No, each country should show its own amount of sympathy to refugees and asylum seekers, however, it should be required that all accept a bare minimum. Although it is not the responsibility of the government to provide for refugees, it is common courtesy that they do. By doing so, however bad it may sound, makes the county look better, and can be used a s a bargaining chip in some situations. So, whether it be sympathy or prowess, a country should have a choice about how far above they want to go above the minimum. This being said, the fact that the government fully supports them, and they pay no tax has to be factored in; this would cause any possible restrictions. Now, when they are in the country, it is the government's responsibility to care for their basic needs. They are to be cared for by volunteers and the local police force in government sponsored facilities. If any of these people feel capable enough to seek work or education, we will aid them in that process. If they then are able to be self-sustaining, we will grant them permission to live in the UK. Those who do not show prospect, will be shipped back to their country when conditions have improved.

4.

Should we warp immigration laws in the global war on terror? Or, are security arguments just another excuse for EDCs to close their borders for LDCs?
The global war on terror should only urge us to increase security for a safer tomorrow. This by no means implies we are trying to keep out those from LDCs, since we treat people coming in from all countries with the same regulations.
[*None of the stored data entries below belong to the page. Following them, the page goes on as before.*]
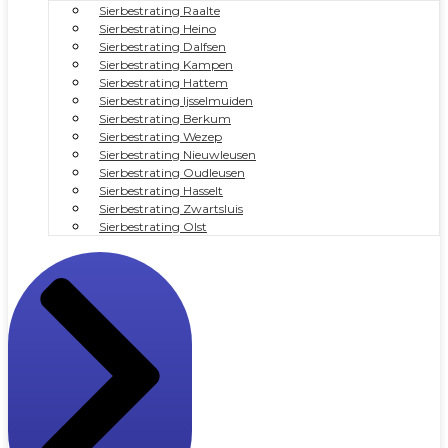
Sierbestrating Raalte
Sierbestrating Heino
Sierbestrating Dalfsen
Sierbestrating Kampen
Sierbestrating Hattem
Sierbestrating Ijsselmuiden
Sierbestrating Berkum
Sierbestrating Wezep
Sierbestrating Nieuwleusen
Sierbestrating Oudleusen
Sierbestrating Hasselt
Sierbestrating Zwartsluis
Sierbestrating Olst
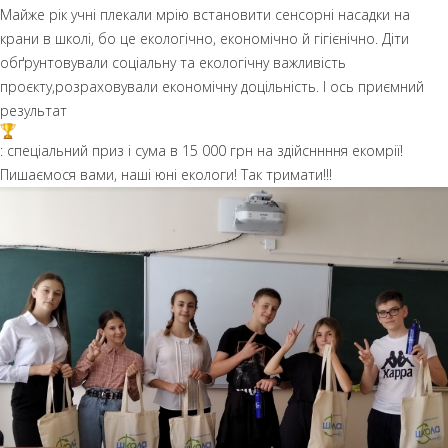
Майже рік учні плекали мрію встановити сенсорні насадки на
крани в школі, бо це екологічно, економічно й гігієнічно. Діти
обґрунтовували соціальну та екологічну важливість
проєкту,розраховували економічну доцільність. І ось приємний
результат
: спеціальний приз і сума в 15 000 грн на здійсннння екомрії!
Пишаємося вами, наші юні екологи! Так тримати!!!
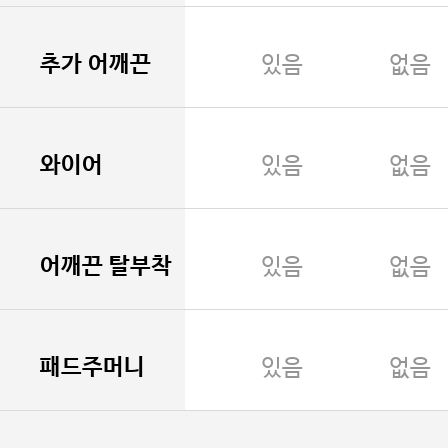
추가 어깨끈
있음
없음
와이어
있음
없음
어깨끈 탈부착
있음
없음
패드주머니
있음
없음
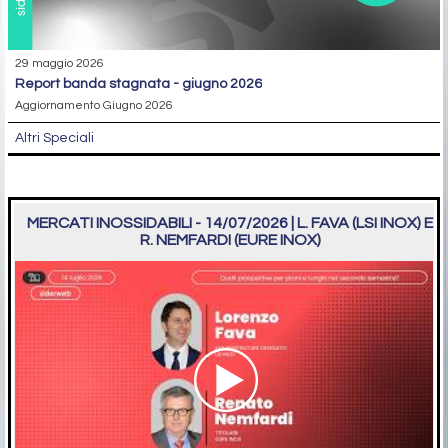
29 maggio 2026
report banda stagnata - giugno 2026
Aggiornamento Giugno 2026
Altri Speciali
MERCATI INOSSIDABILI - 14/07/2026 | L. FAVA (LSI INOX) E
R. NEMFARDI (EURE INOX)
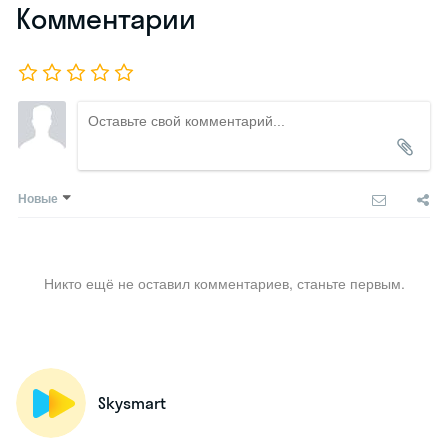
Комментарии
Новые
Никто ещё не оставил комментариев, станьте первым.
Skysmart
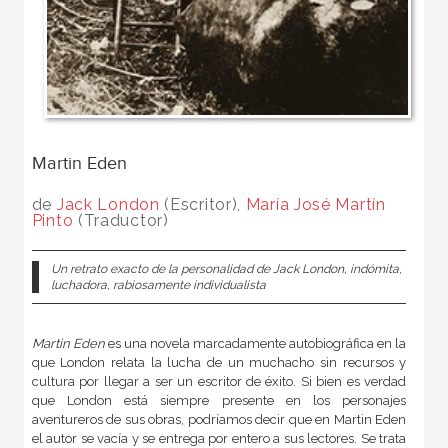
Martin Eden
de
Jack London
(Escritor),
María José Martín
Pinto
(Traductor)
Un retrato exacto de la personalidad de Jack London, indómita,
luchadora, rabiosamente individualista
Martin Eden
es una novela marcadamente autobiográfica en la
que London relata la lucha de un muchacho sin recursos y
cultura por llegar a ser un escritor de éxito. Si bien es verdad
que London está siempre presente en los personajes
aventureros de sus obras, podríamos decir que en Martin Eden
el autor se vacía y se entrega por entero a sus lectores. Se trata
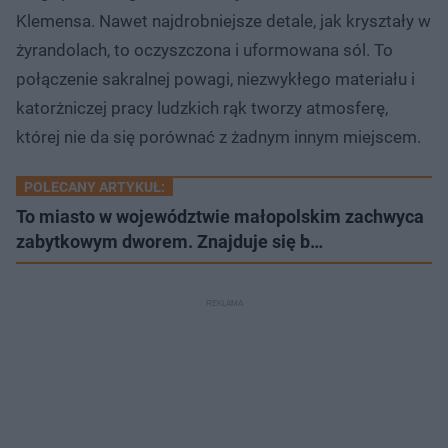
Klemensa. Nawet najdrobniejsze detale, jak kryształy w
żyrandolach, to oczyszczona i uformowana sól. To
połączenie sakralnej powagi, niezwykłego materiału i
katorżniczej pracy ludzkich rąk tworzy atmosferę,
której nie da się porównać z żadnym innym miejscem.
POLECANY ARTYKUŁ:
To miasto w województwie małopolskim zachwyca
zabytkowym dworem. Znajduje się b…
We need to keep our country safe, and at the same time, keep our security free of prejudice and inequality.

5.

What should be done about illegal immigration? Is this a matter for each country to deal with individually or should this be discussed and dealt with on the international level? What is the most efficient way to curb illegal immigration?
Illegal immigrants should be removed, unless they have an outstanding reason to stay. If the wish to live in the UK, then they can do so like everyone else. We will not tolerate anyone trying to take the easy way out, and not pay taxes, and merely mooch off the land. This matter is definitely an international matter, but as it concerns us, mostly within the EU. If the enter the EU by legal means, they should enter the UK by the same. If they are planning to live in our country, they should let that be made known as soon as they enter the EU. By upping security, and preventing illegal immigration, it will become a very controllable problem.

6.

What would international immigration treaties look like? Is there ever a chance for open borders or at least less restriction on the movement of people? What are the implications for those who believe in the global civil society and in global citizenship?
International immigration treaties would consist of an increase in security in all affected nations. So, if there are to be open borders in the UK, then anyone first entering the EU must go through rigorous security. This allows us, and all other countries in the EU feel safer. Global citizenship is not possible; not at this point in time. With terrorism rampant, no chances can be taken. If it were to come about, it would only be a title with no power, thus pointless (quite like our queen).